Would you please copy exactly the line with "الأنوار فيما يمنح صاحب الخلوة من الأسرار" and all lines that follow it in the data below, through the last one?

[Dataset items]
====

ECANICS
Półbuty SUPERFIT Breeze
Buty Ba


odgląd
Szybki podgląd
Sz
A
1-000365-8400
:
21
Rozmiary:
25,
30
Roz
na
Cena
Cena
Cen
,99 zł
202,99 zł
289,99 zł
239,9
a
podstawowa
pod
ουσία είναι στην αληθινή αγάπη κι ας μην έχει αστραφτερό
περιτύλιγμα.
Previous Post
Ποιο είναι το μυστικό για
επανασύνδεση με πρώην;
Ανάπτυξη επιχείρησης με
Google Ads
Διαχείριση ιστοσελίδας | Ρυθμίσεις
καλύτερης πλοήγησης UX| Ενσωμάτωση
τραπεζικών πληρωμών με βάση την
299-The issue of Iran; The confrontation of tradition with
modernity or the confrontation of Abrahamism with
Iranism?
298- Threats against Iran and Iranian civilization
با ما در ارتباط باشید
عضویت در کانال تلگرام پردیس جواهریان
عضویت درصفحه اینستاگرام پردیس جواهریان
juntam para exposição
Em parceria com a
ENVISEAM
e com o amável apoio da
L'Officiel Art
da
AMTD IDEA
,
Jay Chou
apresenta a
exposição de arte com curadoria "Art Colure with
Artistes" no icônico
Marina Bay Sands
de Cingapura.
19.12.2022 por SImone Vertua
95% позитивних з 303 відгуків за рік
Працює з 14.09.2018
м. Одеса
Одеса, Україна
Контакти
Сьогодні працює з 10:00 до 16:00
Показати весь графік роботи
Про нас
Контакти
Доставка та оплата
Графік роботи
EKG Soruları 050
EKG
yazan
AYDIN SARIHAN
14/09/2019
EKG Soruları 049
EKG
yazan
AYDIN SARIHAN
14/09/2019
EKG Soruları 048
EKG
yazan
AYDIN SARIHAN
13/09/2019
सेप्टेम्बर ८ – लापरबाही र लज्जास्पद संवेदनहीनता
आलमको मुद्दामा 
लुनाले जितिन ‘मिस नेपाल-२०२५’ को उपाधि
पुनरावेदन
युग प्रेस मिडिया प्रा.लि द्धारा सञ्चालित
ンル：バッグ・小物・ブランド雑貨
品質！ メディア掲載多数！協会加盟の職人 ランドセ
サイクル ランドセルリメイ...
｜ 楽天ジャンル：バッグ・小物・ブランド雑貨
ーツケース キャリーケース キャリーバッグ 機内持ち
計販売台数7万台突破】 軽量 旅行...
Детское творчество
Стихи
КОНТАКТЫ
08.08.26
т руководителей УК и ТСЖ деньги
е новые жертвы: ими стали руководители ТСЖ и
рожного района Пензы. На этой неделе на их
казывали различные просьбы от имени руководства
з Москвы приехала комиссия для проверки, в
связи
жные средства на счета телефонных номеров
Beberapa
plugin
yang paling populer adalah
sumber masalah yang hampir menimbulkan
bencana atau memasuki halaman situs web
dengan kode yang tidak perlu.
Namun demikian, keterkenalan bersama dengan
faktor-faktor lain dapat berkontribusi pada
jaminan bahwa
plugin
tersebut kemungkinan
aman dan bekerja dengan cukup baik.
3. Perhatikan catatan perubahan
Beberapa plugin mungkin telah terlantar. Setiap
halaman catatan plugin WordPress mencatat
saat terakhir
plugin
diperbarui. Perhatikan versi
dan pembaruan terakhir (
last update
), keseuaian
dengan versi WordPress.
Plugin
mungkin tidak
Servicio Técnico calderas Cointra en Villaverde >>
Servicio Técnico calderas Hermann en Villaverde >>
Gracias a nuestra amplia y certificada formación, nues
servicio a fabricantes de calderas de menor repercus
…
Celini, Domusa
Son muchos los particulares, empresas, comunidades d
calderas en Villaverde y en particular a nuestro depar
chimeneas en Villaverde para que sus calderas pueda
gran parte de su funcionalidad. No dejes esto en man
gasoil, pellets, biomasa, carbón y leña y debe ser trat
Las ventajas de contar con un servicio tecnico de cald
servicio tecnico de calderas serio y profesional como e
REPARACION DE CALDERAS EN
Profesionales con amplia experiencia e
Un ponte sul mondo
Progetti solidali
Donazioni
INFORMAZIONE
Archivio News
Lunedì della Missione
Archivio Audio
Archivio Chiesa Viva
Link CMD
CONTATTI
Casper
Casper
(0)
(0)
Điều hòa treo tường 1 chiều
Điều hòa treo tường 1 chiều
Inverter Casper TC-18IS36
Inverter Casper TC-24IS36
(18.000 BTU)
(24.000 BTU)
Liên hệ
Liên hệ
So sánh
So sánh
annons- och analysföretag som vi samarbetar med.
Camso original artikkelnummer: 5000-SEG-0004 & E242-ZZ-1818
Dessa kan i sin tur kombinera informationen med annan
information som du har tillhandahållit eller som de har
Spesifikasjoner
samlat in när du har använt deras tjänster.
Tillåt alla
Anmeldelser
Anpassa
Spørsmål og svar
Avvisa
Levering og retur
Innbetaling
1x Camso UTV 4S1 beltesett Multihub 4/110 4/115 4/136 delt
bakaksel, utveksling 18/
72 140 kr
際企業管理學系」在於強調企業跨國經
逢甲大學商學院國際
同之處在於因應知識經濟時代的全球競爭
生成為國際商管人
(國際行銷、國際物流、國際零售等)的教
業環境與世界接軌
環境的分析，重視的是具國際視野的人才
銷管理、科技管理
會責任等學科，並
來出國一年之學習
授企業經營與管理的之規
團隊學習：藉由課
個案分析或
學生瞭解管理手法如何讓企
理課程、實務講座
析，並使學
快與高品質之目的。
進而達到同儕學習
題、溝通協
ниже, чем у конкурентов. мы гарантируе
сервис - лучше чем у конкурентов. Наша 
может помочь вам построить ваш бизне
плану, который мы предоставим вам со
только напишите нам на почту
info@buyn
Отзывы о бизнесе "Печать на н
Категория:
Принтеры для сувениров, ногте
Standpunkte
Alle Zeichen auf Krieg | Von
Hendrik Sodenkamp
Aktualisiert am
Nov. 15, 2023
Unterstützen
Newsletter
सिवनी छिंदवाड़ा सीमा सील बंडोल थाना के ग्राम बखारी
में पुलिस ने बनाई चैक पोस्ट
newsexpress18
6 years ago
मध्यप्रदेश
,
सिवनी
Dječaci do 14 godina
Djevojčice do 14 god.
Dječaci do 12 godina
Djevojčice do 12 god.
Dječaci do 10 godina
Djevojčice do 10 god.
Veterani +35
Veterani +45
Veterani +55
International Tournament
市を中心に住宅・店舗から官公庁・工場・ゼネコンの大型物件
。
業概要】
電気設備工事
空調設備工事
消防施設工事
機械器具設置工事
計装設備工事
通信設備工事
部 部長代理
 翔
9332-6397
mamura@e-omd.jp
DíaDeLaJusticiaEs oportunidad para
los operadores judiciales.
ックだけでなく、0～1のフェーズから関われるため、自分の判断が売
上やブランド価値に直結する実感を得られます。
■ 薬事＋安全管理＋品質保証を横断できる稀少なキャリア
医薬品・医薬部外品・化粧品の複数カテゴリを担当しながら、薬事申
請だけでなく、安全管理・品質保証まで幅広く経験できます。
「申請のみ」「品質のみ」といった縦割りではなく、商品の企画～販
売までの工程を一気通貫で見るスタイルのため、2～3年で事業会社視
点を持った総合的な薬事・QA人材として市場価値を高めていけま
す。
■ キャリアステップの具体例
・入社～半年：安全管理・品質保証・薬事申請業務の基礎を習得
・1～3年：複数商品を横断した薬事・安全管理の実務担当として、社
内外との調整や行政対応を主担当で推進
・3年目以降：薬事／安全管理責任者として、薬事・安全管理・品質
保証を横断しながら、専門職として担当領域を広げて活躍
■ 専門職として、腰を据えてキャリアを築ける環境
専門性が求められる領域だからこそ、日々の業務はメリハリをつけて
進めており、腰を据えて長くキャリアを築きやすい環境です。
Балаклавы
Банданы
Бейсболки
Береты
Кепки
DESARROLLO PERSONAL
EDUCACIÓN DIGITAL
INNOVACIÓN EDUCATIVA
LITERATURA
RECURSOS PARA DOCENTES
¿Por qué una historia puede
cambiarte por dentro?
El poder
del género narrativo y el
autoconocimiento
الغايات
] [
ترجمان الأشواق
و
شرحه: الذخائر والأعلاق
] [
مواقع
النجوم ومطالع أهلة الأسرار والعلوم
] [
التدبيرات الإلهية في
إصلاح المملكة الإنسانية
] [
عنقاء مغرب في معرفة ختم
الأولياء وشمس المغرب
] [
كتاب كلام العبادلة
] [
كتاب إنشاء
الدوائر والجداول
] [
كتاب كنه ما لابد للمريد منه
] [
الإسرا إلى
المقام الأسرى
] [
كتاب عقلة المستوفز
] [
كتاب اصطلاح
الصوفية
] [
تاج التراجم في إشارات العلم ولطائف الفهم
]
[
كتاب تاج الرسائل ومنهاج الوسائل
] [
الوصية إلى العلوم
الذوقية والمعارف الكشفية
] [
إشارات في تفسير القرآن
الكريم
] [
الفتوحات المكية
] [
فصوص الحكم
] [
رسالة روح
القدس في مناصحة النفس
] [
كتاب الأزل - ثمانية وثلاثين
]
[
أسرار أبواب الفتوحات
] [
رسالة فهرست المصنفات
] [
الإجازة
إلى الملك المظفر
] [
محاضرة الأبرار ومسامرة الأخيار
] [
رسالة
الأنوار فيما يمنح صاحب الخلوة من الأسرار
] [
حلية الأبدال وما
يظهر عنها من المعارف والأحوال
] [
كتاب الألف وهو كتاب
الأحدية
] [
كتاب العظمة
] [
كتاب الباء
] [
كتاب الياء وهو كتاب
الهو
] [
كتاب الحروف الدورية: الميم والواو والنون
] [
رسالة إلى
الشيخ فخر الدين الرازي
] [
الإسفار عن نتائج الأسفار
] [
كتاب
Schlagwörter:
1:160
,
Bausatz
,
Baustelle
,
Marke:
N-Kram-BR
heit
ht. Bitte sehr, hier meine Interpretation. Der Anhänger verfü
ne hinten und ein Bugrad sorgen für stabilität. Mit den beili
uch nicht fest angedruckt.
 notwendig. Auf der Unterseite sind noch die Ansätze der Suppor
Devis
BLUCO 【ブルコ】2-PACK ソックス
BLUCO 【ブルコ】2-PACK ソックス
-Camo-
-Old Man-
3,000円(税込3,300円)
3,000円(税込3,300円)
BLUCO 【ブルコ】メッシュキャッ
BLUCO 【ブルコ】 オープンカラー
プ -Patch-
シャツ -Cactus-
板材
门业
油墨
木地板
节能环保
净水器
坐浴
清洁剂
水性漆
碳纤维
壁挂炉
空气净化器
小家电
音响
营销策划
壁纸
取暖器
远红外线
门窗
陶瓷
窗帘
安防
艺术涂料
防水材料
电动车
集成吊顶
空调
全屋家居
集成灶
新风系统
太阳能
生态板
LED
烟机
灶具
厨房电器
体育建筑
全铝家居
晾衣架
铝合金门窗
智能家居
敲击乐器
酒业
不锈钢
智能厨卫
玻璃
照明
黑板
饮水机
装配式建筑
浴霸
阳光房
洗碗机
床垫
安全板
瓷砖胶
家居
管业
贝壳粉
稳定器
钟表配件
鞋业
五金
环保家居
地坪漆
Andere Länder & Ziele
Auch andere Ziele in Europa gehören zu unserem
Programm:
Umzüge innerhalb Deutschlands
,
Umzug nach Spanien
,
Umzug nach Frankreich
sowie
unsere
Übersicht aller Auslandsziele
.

====

Written response
الأنوار فيما يمنح صاحب الخلوة من الأسرار
] [
حلية الأبدال وما
يظهر عنها من المعارف والأحوال
] [
كتاب الألف وهو كتاب
الأحدية
] [
كتاب العظمة
] [
كتاب الباء
] [
كتاب الياء وهو كتاب
الهو
] [
كتاب الحروف الدورية: الميم والواو والنون
] [
رسالة إلى
الشيخ فخر الدين الرازي
] [
الإسفار عن نتائج الأسفار
] [
كتاب
Schlagwörter:
1:160
,
Bausatz
,
Baustelle
,
Marke:
N-Kram-BR
heit
ht. Bitte sehr, hier meine Interpretation. Der Anhänger verfü
ne hinten und ein Bugrad sorgen für stabilität. Mit den beili
uch nicht fest angedruckt.
 notwendig. Auf der Unterseite sind noch die Ansätze der Suppor
Devis
BLUCO 【ブルコ】2-PACK ソックス
BLUCO 【ブルコ】2-PACK ソックス
-Camo-
-Old Man-
3,000円(税込3,300円)
3,000円(税込3,300円)
BLUCO 【ブルコ】メッシュキャッ
BLUCO 【ブルコ】 オープンカラー
プ -Patch-
シャツ -Cactus-
板材
门业
油墨
木地板
节能环保
净水器
坐浴
清洁剂
水性漆
碳纤维
壁挂炉
空气净化器
小家电
音响
营销策划
壁纸
取暖器
远红外线
门窗
陶瓷
窗帘
安防
艺术涂料
防水材料
电动车
集成吊顶
空调
全屋家居
集成灶
新风系统
太阳能
生态板
LED
烟机
灶具
厨房电器
体育建筑
全铝家居
晾衣架
铝合金门窗
智能家居
敲击乐器
酒业
不锈钢
智能厨卫
玻璃
照明
黑板
饮水机
装配式建筑
浴霸
阳光房
洗碗机
床垫
安全板
瓷砖胶
家居
管业
贝壳粉
稳定器
钟表配件
鞋业
五金
环保家居
地坪漆
Andere Länder & Ziele
Auch andere Ziele in Europa gehören zu unserem
Programm:
Umzüge innerhalb Deutschlands
,
Umzug nach Spanien
,
Umzug nach Frankreich
sowie
unsere
Übersicht aller Auslandsziele
.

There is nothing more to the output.